Let’s start with loading an example file to augment.
import audb
import audiofile
files = audb.load_media(
"emodb",
"wav/03a01Fa.wav",
version="1.4.1",
verbose=False,
)
signal, sampling_rate = audiofile.read(files[0])
Pedalboard¶
Pedalboard is a Python package from Spotify, that provides a collection of useful and fast augmentations.
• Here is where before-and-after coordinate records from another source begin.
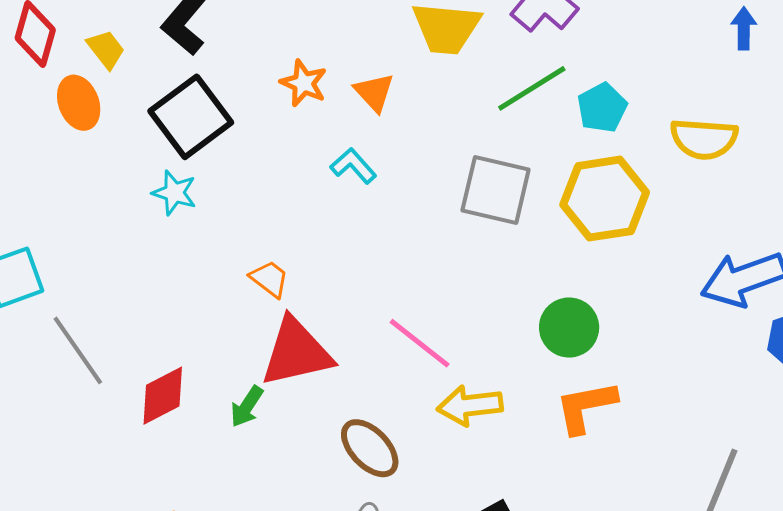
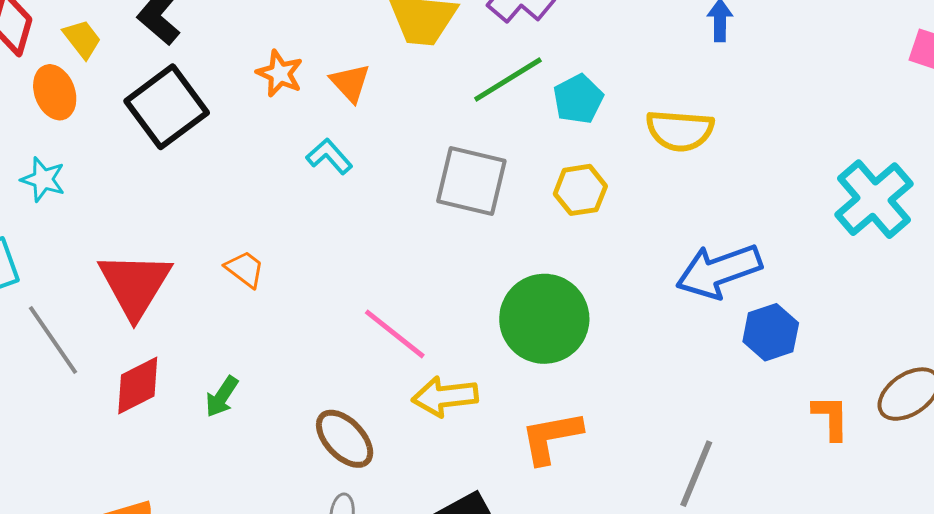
cyan star: (174, 193) -> (43, 179), moved
yellow hexagon: (605, 199) -> (580, 190), size x0.6
green circle: (569, 328) -> (544, 319), size x1.5
red triangle: (296, 352) -> (135, 285), moved, turned -46
orange L-shape: (586, 407) -> (551, 437), moved

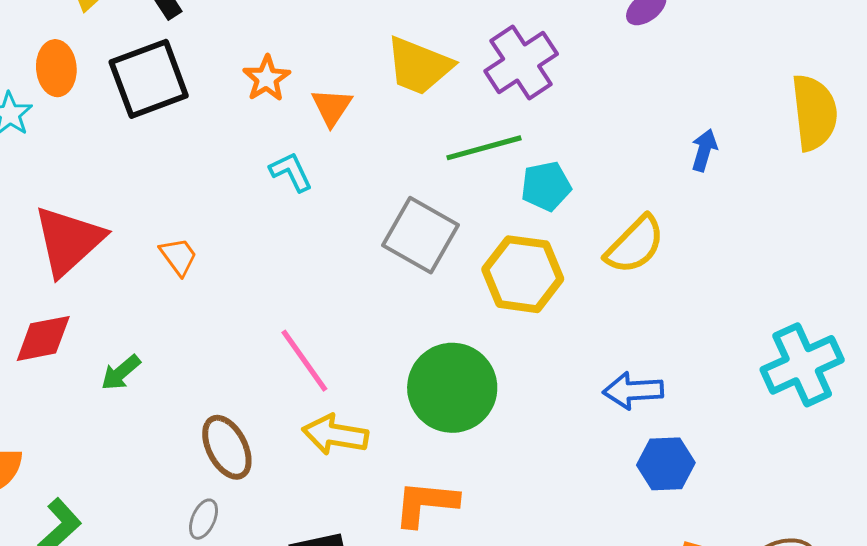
orange ellipse: (55, 92) -> (56, 68), moved
yellow semicircle: (680, 131) -> (635, 245), turned -66
yellow hexagon: (580, 190) -> (523, 274), size x1.5
blue arrow: (719, 271) -> (633, 391), size x0.7

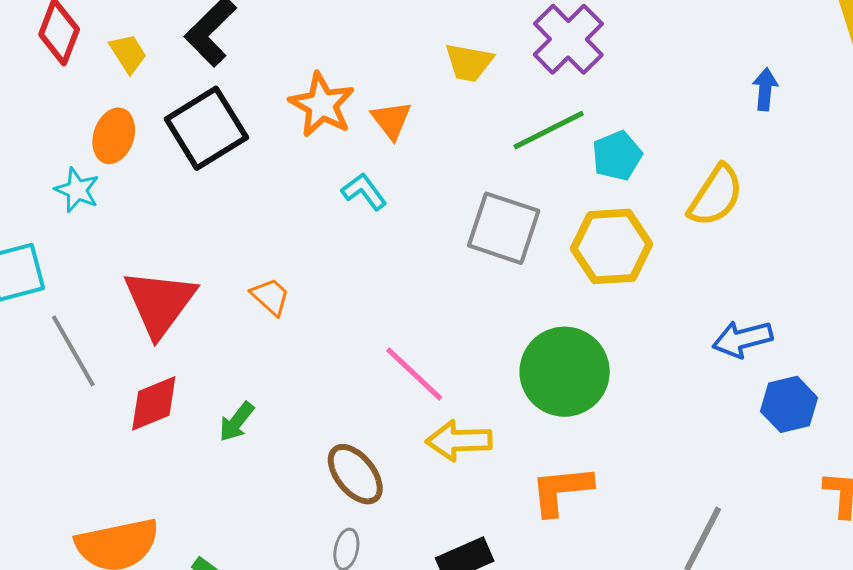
yellow trapezoid: (419, 66) -> (469, 62), size x0.7
orange ellipse: (56, 68) -> (114, 136), turned 34
orange star: (267, 78) -> (322, 105), size x1.4

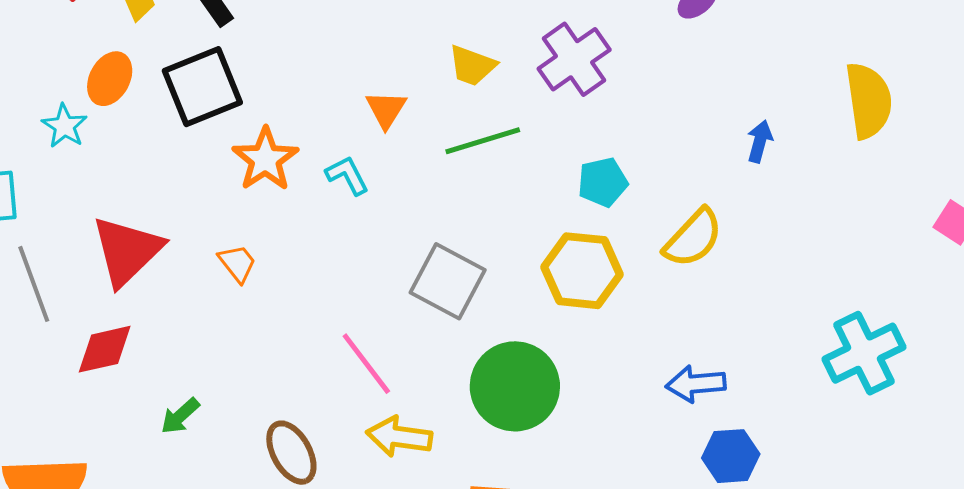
orange star: (322, 105) -> (265, 159), moved
green line: (549, 130) -> (483, 141), moved
gray square: (504, 228) -> (448, 281), moved
green arrow: (237, 422) -> (180, 416), moved

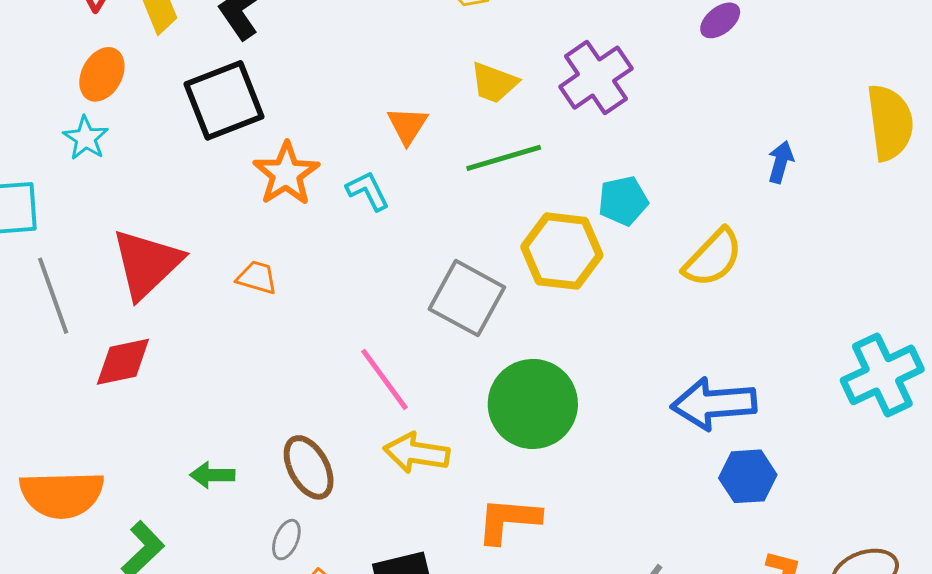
orange ellipse: (110, 79) -> (102, 74), moved
orange trapezoid: (237, 263) -> (257, 277), turned -36
yellow hexagon: (582, 271) -> (562, 251), moved
blue arrow: (696, 384) -> (714, 404), size x1.4
green arrow: (180, 416) -> (212, 475), moved, turned 42

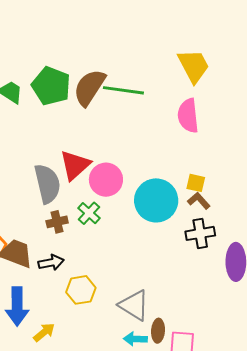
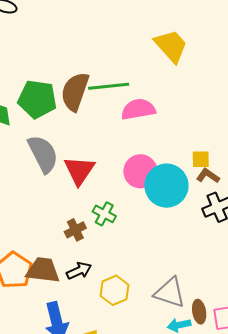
pink semicircle: (188, 116) -> (138, 109), moved, turned 100
pink circle: (106, 180) -> (140, 171), moved
gray semicircle: (47, 184) -> (43, 154), moved

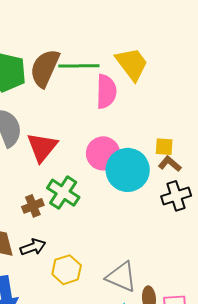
yellow trapezoid: (171, 46) -> (132, 64), moved
pink semicircle: (138, 109) -> (106, 91), turned 96
green cross: (104, 214) -> (63, 193), size x1.4

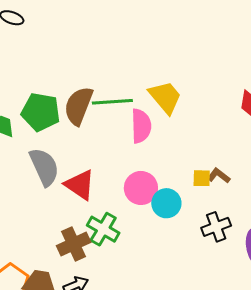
red triangle: (42, 147) -> (80, 185), turned -32
brown L-shape: (170, 164) -> (219, 176), moved
cyan circle: (128, 170) -> (166, 203), size x0.7
brown cross: (33, 206) -> (74, 244), size x1.5

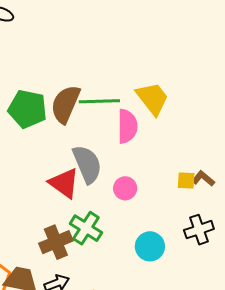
gray semicircle: (44, 167) -> (87, 164), moved
pink circle: (141, 188) -> (125, 188), size x0.7
cyan circle: (166, 203) -> (150, 246), moved

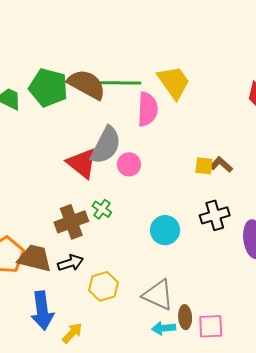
brown semicircle: (65, 104) -> (87, 84), turned 93
gray semicircle: (87, 164) -> (106, 145), turned 48
pink circle: (125, 188) -> (129, 164), moved
green cross: (86, 228) -> (102, 209), size x0.6

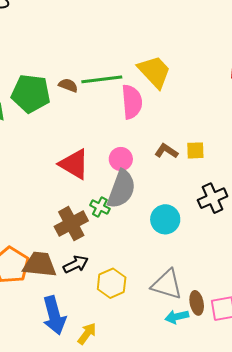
brown semicircle: (87, 84) -> (68, 85), size x0.5
gray semicircle: (106, 145) -> (121, 189), moved
brown L-shape: (221, 165) -> (166, 151), moved

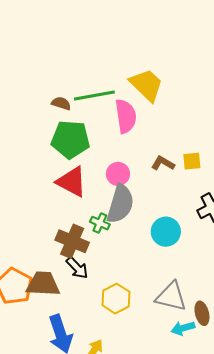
green pentagon: (31, 94) -> (70, 139), moved
brown cross: (71, 224) -> (72, 241), turned -36
black arrow: (76, 264) -> (77, 268), moved, turned 75

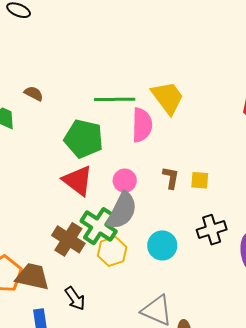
brown semicircle: (61, 103) -> (34, 94), moved
brown L-shape: (163, 163) -> (171, 178), turned 60
green cross: (100, 223) -> (99, 226), size x1.8
black arrow: (77, 268) -> (75, 299), moved
yellow hexagon: (116, 299) -> (112, 251), moved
It also allows you to include VST plugins in your augmentation pipeline.
The documentation of Pedalboard
does not discuss all the used parameters
of the augmentations.
For the value range
and an explanation
of the parameters,
you might want to look
at the corresponding documentation
of the underlying JUCE C code.
E.g. for pedalboard.Reverb
it is located at
https://docs.juce.com/master/structReverb_1_1Parameters.html
In the following example,
we use the compressor,
chorus,
phaser,
and reverb
from pedalboard,
as part of our auglib
augmentation chain
with the help of the auglib.transform.Function
class.
def pedalboard_transform(signal, sampling_rate):
r"""Custom augmentation using pedalboard."""
import pedalboard
board = pedalboard.Pedalboard(
[
pedalboard.Compressor(threshold_db=-50, ratio=25),
pedalboard.Chorus(),
pedalboard.Phaser(),
pedalboard.Reverb(room_size=0.25),
],
)
return board(signal, sampling_rate)
transform = auglib.transform.Compose(
[
auglib.transform.Function(pedalboard_transform),
auglib.transform.NormalizeByPeak(),
]
)
augment = auglib.Augment(transform)
signal_augmented = augment(signal, sampling_rate)
Audiomentations¶
Audiomentations is another Python library
for audio data augmentation,
originally inspired by albumentations.
It provides additional transformations
such as pitch shifting and time stretching,
or mp3 compression to
simulate lower audio quality.
It also includes spectrogram transformations
(not supported by auglib
).
For GPU support the package
torch-audiomentations
is available.
In the following example,
we combine Gaussian noise,
time stretching,
and pitch shifting.
Similar to auglib
a probability controls if
a transformation is applied or bypassed.
Again,
we use auglib.transform.Function
to include transforms from audiomentations
into our auglib
augmentation chain.
def audiomentations_transform(signal, sampling_rate, p):
r"""Custom augmentation using audiomentations."""
import audiomentations
compose = audiomentations.Compose([
audiomentations.AddGaussianNoise(min_amplitude=0.001, max_amplitude=0.015, p=p),
audiomentations.TimeStretch(min_rate=0.8, max_rate=1.25, p=p),
audiomentations.PitchShift(min_semitones=-4, max_semitones=4, p=p),
])
return compose(signal, sampling_rate)
transform = auglib.transform.Compose(
[
auglib.transform.Function(audiomentations_transform, {"p": 1.0}),
auglib.transform.NormalizeByPeak(),
]
)
augment = auglib.Augment(transform)
signal_augmented = augment(signal, sampling_rate)
Sox¶
Sox provides a large variety of effects, so called Transformers, that might be useful for augmentation. Here, we shift the pitch by two semitones, and apply a Flanger effect.
def sox_transform(signal, sampling_rate):
r"""Custom augmentation using sox."""
import sox
tfm = sox.Transformer()
tfm.pitch(2)
tfm.flanger()
return tfm.build_array(
input_array=signal.squeeze(),
sample_rate_in=sampling_rate,
)
transform = auglib.transform.Compose(
[
auglib.transform.Function(sox_transform),
auglib.transform.NormalizeByPeak(),
]
)
augment = auglib.Augment(transform)
signal_augmented = augment(signal, sampling_rate)